Home
entries friends calendar user info Scribbles in the Dark
Handwriting on the Sky
stranger than the night where black stars rise
glyf
Add to Memories
Tell a Friend
I didn't put the full title of this article into the "subject" because it was super long.

It Is Pretty Much a Bad Idea to Expose Raw SQL Through Your Database Access Layer

or

Fun Things I Found Out About Your Company With Administrator Access to your Database

I was originally inspired to write something about this when I read Jonathan Ellis remarking that ORMs should include direct SQL access because Django recently added a different, but still dodgy, 'OR'-operator support to a syntactically disappointing ORM query syntax. However, it really came to a boil for me when I found that Divmod had been running some third-party software with an SQL injection vulnerability. (Yes, we have since patched it, no harm done.)

Security experts have long known that code-injection attacks are pretty easy on many popular programming platforms, and you should take steps to prevent them. It's easy to find commentary on this. Stephen Thorne has had many amusing and insightful things to say about PHP's vulnerability to SQL injection attacks, as well as the occasional dig about just injecting PHP code itself. If you're looking for something more serious, Steve Friedl has written a fairly comprehensive guide to understanding, executing, and preventing against SQL injection.

An ORM's job is to provide an alternative interface to a database. Interfaces should be complete things, not broken fragments of utility which require manual crank-turning to function. If you have to use a different mechanism to access the database within your application, the ORM is incomplete and should be fixed. Sure, many programmers who use ORMs also know SQL, and that is a useful skill, because today these are in closely related problem domains, but they should not have to use SQL within the same context that is using the ORM.

The python "os" module provides (among other things) an alternative interface to a large portion of the POSIX C API. As I said, interfaces should be complete things. If you use a different mechanism to access the POSIX C API, the "os" module is incomplete and should be fixed. Again, sure: many programmers who use Python's "os" module also know the POSIX C API, and that is a useful skill, because these are related problem domains, but they should not have to use the POSIX C API within the same context that is using the "os" module.
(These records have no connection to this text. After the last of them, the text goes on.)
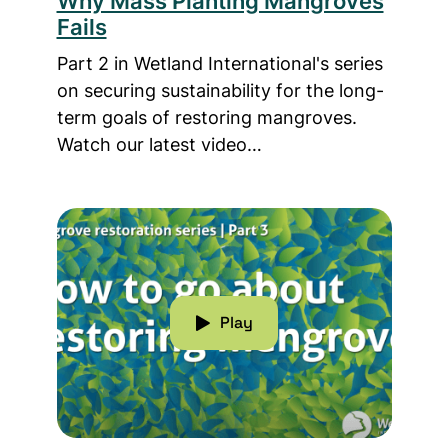
Why Mass Planting Mangroves
Fails
Part 2 in Wetland International's series
on securing sustainability for the long-
term goals of restoring mangroves.
Watch our latest video…
Read more about How To Go About Restorin
Play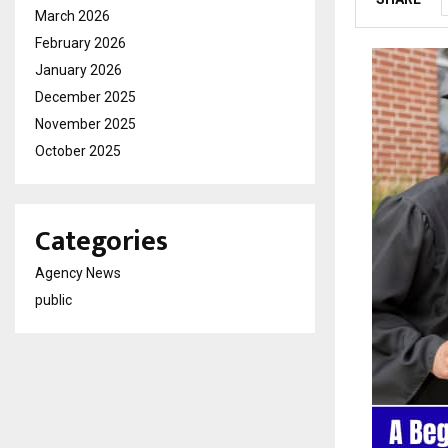
March 2026
February 2026
January 2026
December 2025
November 2025
October 2025
Categories
Agency News
public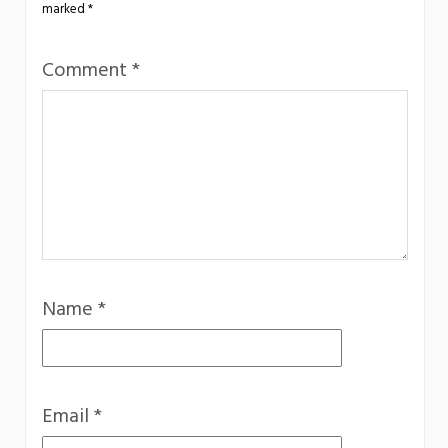
marked
*
Comment
*
Name
*
Email
*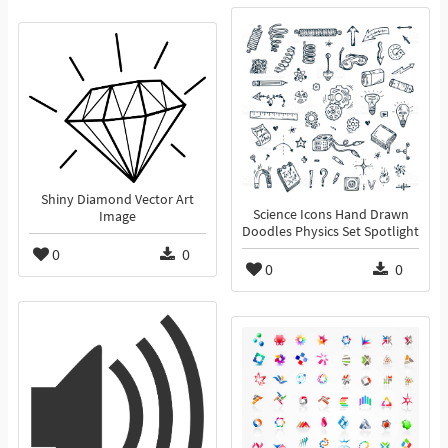
Shiny Diamond Vector Art
Science Icons Hand Drawn
Image
Doodles Physics Set Spotlight
0
0
0
0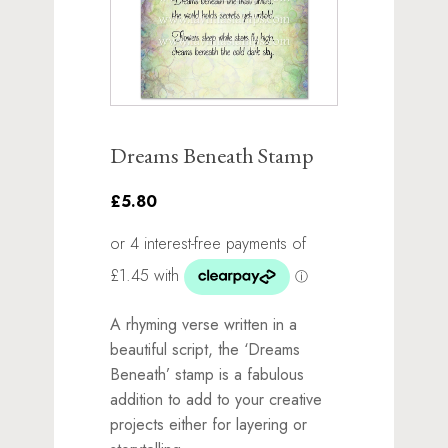
Dreams Beneath Stamp
£5.80
A rhyming verse written in a
beautiful script, the ‘Dreams
Beneath’ stamp is a fabulous
addition to add to your creative
projects either for layering or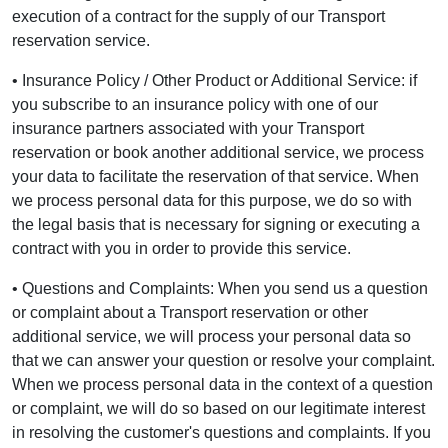
execution of a contract for the supply of our Transport
reservation service.
• Insurance Policy / Other Product or Additional Service: if
you subscribe to an insurance policy with one of our
insurance partners associated with your Transport
reservation or book another additional service, we process
your data to facilitate the reservation of that service. When
we process personal data for this purpose, we do so with
the legal basis that is necessary for signing or executing a
contract with you in order to provide this service.
• Questions and Complaints: When you send us a question
or complaint about a Transport reservation or other
additional service, we will process your personal data so
that we can answer your question or resolve your complaint.
When we process personal data in the context of a question
or complaint, we will do so based on our legitimate interest
in resolving the customer's questions and complaints. If you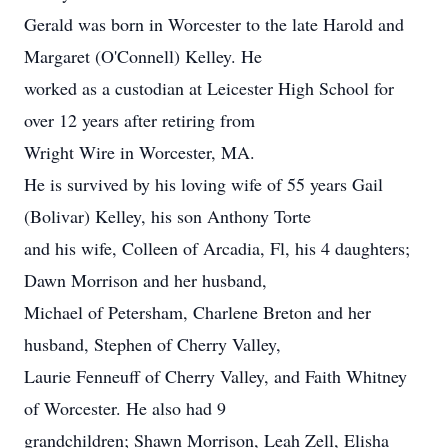
Gerald was born in Worcester to the late Harold and
Margaret (O'Connell) Kelley. He
worked as a custodian at Leicester High School for
over 12 years after retiring from
Wright Wire in Worcester, MA.
He is survived by his loving wife of 55 years Gail
(Bolivar) Kelley, his son Anthony Torte
and his wife, Colleen of Arcadia, Fl, his 4 daughters;
Dawn Morrison and her husband,
Michael of Petersham, Charlene Breton and her
husband, Stephen of Cherry Valley,
Laurie Fenneuff of Cherry Valley, and Faith Whitney
of Worcester. He also had 9
grandchildren; Shawn Morrison, Leah Zell, Elisha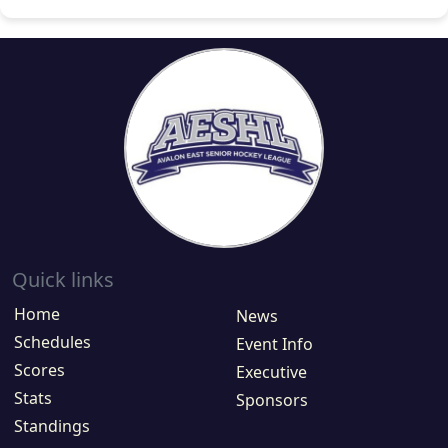
Quick links
Home
News
Schedules
Event Info
Scores
Executive
Stats
Sponsors
Standings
In both cases, you can generate the underlying code yourself, and in both cases, people sometimes really need to, so the fact that you can is important. However, Few C programmers ever want to drop back down to C when they're using Python, and will rightly avoid it (as a complexity cost) when they can; yet many Python programmers who use ORMs frequently and loudly declare that they want to use SQL all the time.
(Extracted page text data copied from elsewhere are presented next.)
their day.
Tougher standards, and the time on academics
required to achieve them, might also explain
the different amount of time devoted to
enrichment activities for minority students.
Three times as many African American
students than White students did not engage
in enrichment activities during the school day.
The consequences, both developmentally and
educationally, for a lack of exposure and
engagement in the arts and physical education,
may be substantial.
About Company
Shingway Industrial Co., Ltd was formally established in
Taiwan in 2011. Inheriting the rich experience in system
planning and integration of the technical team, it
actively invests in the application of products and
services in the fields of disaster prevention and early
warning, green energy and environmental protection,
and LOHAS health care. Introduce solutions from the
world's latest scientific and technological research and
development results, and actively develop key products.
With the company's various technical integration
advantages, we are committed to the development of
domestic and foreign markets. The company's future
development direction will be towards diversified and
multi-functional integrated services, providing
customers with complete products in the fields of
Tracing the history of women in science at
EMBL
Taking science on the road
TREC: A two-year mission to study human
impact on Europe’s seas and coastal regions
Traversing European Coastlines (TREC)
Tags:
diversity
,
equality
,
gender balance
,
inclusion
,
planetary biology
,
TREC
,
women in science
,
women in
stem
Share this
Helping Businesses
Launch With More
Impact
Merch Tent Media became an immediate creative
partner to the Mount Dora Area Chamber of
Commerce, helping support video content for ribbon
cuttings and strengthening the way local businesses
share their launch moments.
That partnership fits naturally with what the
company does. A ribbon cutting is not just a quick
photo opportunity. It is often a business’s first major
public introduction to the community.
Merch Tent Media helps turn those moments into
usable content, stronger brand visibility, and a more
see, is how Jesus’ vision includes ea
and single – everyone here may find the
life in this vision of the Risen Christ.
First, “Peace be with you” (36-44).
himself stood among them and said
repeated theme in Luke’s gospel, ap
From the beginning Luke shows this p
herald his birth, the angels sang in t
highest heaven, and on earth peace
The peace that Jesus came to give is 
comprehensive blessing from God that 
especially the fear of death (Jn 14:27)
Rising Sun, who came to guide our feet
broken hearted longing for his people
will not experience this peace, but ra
Not to pick on Mr. Ellis. The syntax he's reacting to really is abhorrent (although that's no comment on Django as a whole), and the tremendous Ruby on Rails movement seems to largely agree with his point. There are good reasons that people want SQL access from within ORMs. It's simple: most ORMs are really, really awful. They are heavy on the "object" and not so much on the "database". There are a lot of features that SQL provides which they don't expose.
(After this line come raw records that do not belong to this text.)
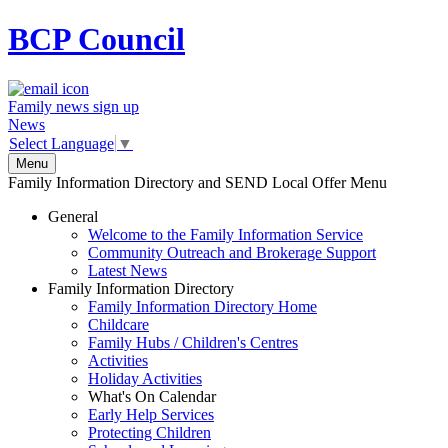
BCP
Council
Family news sign up
News
Select Language
▼
Menu
Family Information Directory and SEND Local Offer Menu
General
Welcome to the Family Information Service
Community Outreach and Brokerage Support
Latest News
Family Information Directory
Family Information Directory Home
Childcare
Family Hubs / Children's Centres
Activities
Holiday Activities
What's On Calendar
Early Help Services
Protecting Children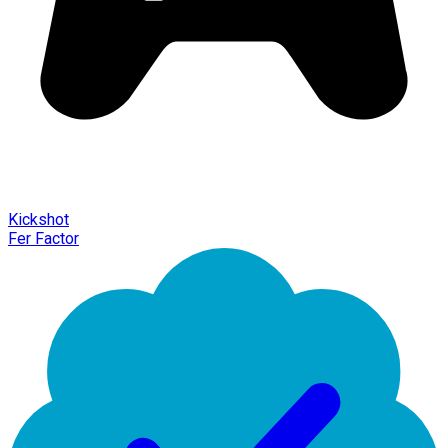
Kickshot
Fer Factor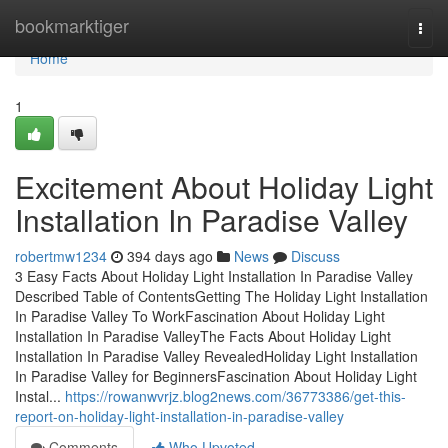
Home
bookmarktiger
Togg
navi
Home
1
Excitement About Holiday Light
Installation In Paradise Valley
robertmw1234
394 days ago
News
Discuss
3 Easy Facts About Holiday Light Installation In Paradise Valley
Described Table of ContentsGetting The Holiday Light Installation
In Paradise Valley To WorkFascination About Holiday Light
Installation In Paradise ValleyThe Facts About Holiday Light
Installation In Paradise Valley RevealedHoliday Light Installation
In Paradise Valley for BeginnersFascination About Holiday Light
Instal...
https://rowanwvrjz.blog2news.com/36773386/get-this-
report-on-holiday-light-installation-in-paradise-valley
Comments
Who Upvoted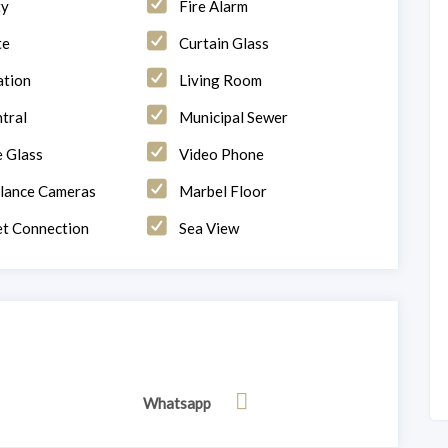
ty
Fire Alarm
te
Curtain Glass
ation
Living Room
tral
Municipal Sewer
 Glass
Video Phone
llance Cameras
Marbel Floor
et Connection
Sea View
Whatsapp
If you use an open-source ORM and find yourself wanting to use SQL to get at one of those features, consider not clamoring for (or not using, if one exists) an SQL execution back-door included in the library. Instead, consider ways to integrate that SQL feature with the existing structure of the ORM, or an extension which wraps that SQL feature on top of the ORM and only generates the SQL you need in one small place. Obviously this goes double if you are a user of Axiom - I do my best to accept any patches that expose new database features that were previously obscured.

Don't just accept the status quo and generate SQL strings from within your application. Originally this post was going to be longer and talk about API structure and communication between programmers and preconditions and postconditions and all kinds of fancy computer-science garbage, but I think it would be better to leave you with just this one thought - the security implications alone are more than enough reason to be extremely sparing, and careful, with the places that your code generates SQL. Isolate it, test it, audit it, and don't make it a habit.

Update: This article is confusingly titled. In fact, Axiom does provide an API for getting at SQL. Store.executeSQL. The point I am stressing here is that axiom does not "expose" it in that it is not a supported, public API, and if you have to call it, Axiom is broken and you should let Divmod know what you needed it for. To attempt to totally deny access to that layer would be unwise; as I said earlier in the article, "you can generate the underlying code yourself, and in both cases, people sometimes really need to, so the fact that you can is important".

Tags:
Current Music: Every Planet We Reach Is Dead (by Gorillaz on "Demon Days")

glyf
Add to Memories
Tell a Friend
Mr. Bicking wants to change his default encoding. Since there is some buzz about this I figure it would be a good opportunity to answer something that has already emerged as a FAQ during Axiom's short life, about its treatment of strings.

Axiom does not have strings. It has 2 attribute types that look suspiciously like strings: text() and bytes().

However, 'text()' does not convert a Python str to text for you, and never, ever will. This is not an accident, and it is not because guessing at this sort of automatic conversion is hard. Lots of packages do it, including Python - str(unicode(x)) does do something, after all.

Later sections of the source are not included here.